The problem ::
Each line in the entries below that holds the string "Blade" is to be listed.

Records from a data source
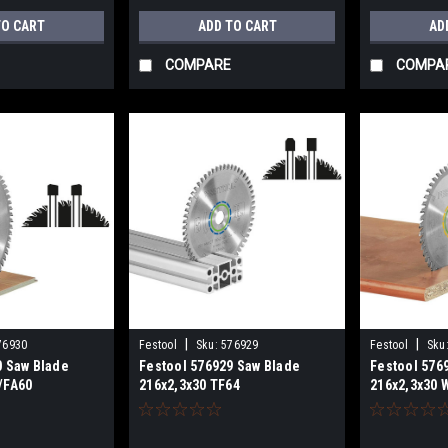
TO CART
ADD TO CART
AD
COMPARE
COMPA
|
|
76930
Festool
Sku:
576929
Festool
Sku
0 Saw Blade
Festool 576929 Saw Blade
Festool 576
/FA60
216x2,3x30 TF64
216x2,3x30 
for KSC 60
ALUMINIUM/PLASTICS for KSC
CUT for KSC
60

Response box ::
0 Saw Blade
Festool 576929 Saw Blade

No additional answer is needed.